Franz Fanon et les damnés de la terre (III)

J’ai enfin eu le temps de relire Les damnés de la terre de Fanon dans l’édition dont je parlais dans mon premier post. Ouvrage remarquable quoiqu’écrit dans un langage passé de mode (La société du spectacle de Debord m’a fait la même impression il y a quelques années). C’est sans doute l’analyse politique la plus lucide qui ait été écrite sur l’inextricable question des rapports entre le Nord et le Sud comme on dit aujourd’hui, entre colonisés et colonisateurs comme on disait il y a un demi-siècle. En tout cas de tous les bouquins que j’ai lus sur le sujet, aucun n’est aussi tranchant dans l’analyse, aucun n’est aussi clairvoyant sur les rapports de force entre dominants et dominés, aucun n’est aussi foncièrement pessimiste sur l’avenir de l’humanité. Car Fanon, qui, en 1961, au moment de rédiger ses Damnés avait tourné le dos à ses Antilles natales et à la France métropolitaine pour mettre ses compétences intellectuelles et médicales au service de ce qu’il pensait être la révolution algérienne se rend compte tout en écrivant que son idéal est pourri sur pied.

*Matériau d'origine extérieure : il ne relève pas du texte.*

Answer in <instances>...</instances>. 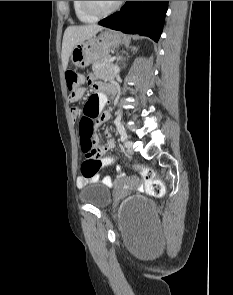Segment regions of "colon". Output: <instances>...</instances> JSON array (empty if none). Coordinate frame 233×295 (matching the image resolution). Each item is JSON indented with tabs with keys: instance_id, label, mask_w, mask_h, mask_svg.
Listing matches in <instances>:
<instances>
[{
	"instance_id": "5ec220e1",
	"label": "colon",
	"mask_w": 233,
	"mask_h": 295,
	"mask_svg": "<svg viewBox=\"0 0 233 295\" xmlns=\"http://www.w3.org/2000/svg\"><path fill=\"white\" fill-rule=\"evenodd\" d=\"M70 98H76L85 92L83 77L75 71H67L65 74ZM82 151L85 160L81 166L82 176L91 178L105 167L114 164L117 159L113 155L103 156L97 140L94 136V122L88 116H83L79 124ZM136 168L145 183L147 192L154 197H161L165 193L164 183L155 176L151 168L137 165Z\"/></svg>"
}]
</instances>
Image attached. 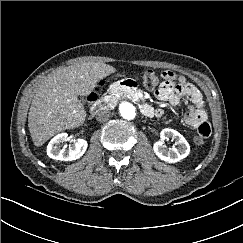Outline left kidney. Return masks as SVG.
<instances>
[{"label":"left kidney","mask_w":243,"mask_h":243,"mask_svg":"<svg viewBox=\"0 0 243 243\" xmlns=\"http://www.w3.org/2000/svg\"><path fill=\"white\" fill-rule=\"evenodd\" d=\"M161 140L153 145L154 153L157 157L168 163H175L186 158L190 153V146L187 140L176 130L165 128L160 133ZM175 140L177 147L165 148L164 140Z\"/></svg>","instance_id":"5707ae66"}]
</instances>
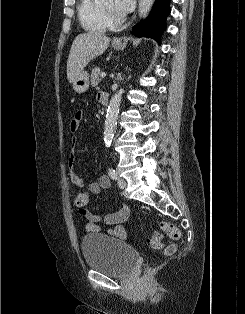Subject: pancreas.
<instances>
[{
  "label": "pancreas",
  "instance_id": "pancreas-1",
  "mask_svg": "<svg viewBox=\"0 0 245 314\" xmlns=\"http://www.w3.org/2000/svg\"><path fill=\"white\" fill-rule=\"evenodd\" d=\"M100 74H101V71L99 67H95L92 69L91 76H90L91 78L90 82L92 86H96L101 81Z\"/></svg>",
  "mask_w": 245,
  "mask_h": 314
}]
</instances>
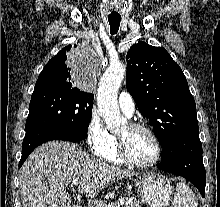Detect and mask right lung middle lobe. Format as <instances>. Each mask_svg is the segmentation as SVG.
<instances>
[{"mask_svg":"<svg viewBox=\"0 0 220 207\" xmlns=\"http://www.w3.org/2000/svg\"><path fill=\"white\" fill-rule=\"evenodd\" d=\"M94 95L84 91L34 89L26 132L33 129L59 128L87 132L92 117Z\"/></svg>","mask_w":220,"mask_h":207,"instance_id":"right-lung-middle-lobe-1","label":"right lung middle lobe"}]
</instances>
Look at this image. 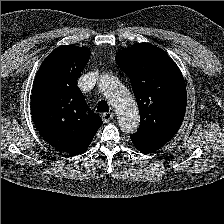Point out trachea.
Listing matches in <instances>:
<instances>
[{
  "mask_svg": "<svg viewBox=\"0 0 224 224\" xmlns=\"http://www.w3.org/2000/svg\"><path fill=\"white\" fill-rule=\"evenodd\" d=\"M97 111L98 112H108L109 111V105L106 101H101L98 105H97Z\"/></svg>",
  "mask_w": 224,
  "mask_h": 224,
  "instance_id": "3493384b",
  "label": "trachea"
}]
</instances>
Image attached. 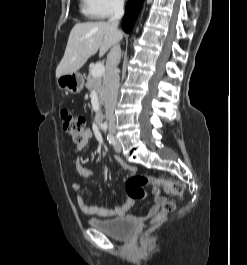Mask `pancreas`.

Comme lui-même, rongé qu’il est depuis de longs mois par une leucémie fatale.

Pourquoi cette pourriture ? Parce qu’en marxiste rigoureux (cela fait drôle de relire un texte marxiste bien fait : on n’a plus l’habitude !) il se rend compte que le combat nationaliste, s’il est capable d’entraîner les masses paysannes (dans le sens de non-citadines) du tiers monde dans son sillage ne pourra jamais les amener plus loin que la limite objective tracée par le colonisateur européen. Pour diverses raisons, dont les plus importantes sont :

a) l’ambigüité des mouvements nationalistes issus pour l’essentiel des villes et pas disposés à lâcher trop de pouvoir aux ruraux :

Le bidonville consacre la décision biologique du colonisé d’envahir coûte que coûte, et s’il le faut par les voies les plus souterraines, la citadelle ennemie. Le lumpenprolétariat constitué et pesant de toutes ses forces sur la « sécurité » de la ville signifie le pourrissement irréversible, la gangrène installée au cœur de la domination coloniale.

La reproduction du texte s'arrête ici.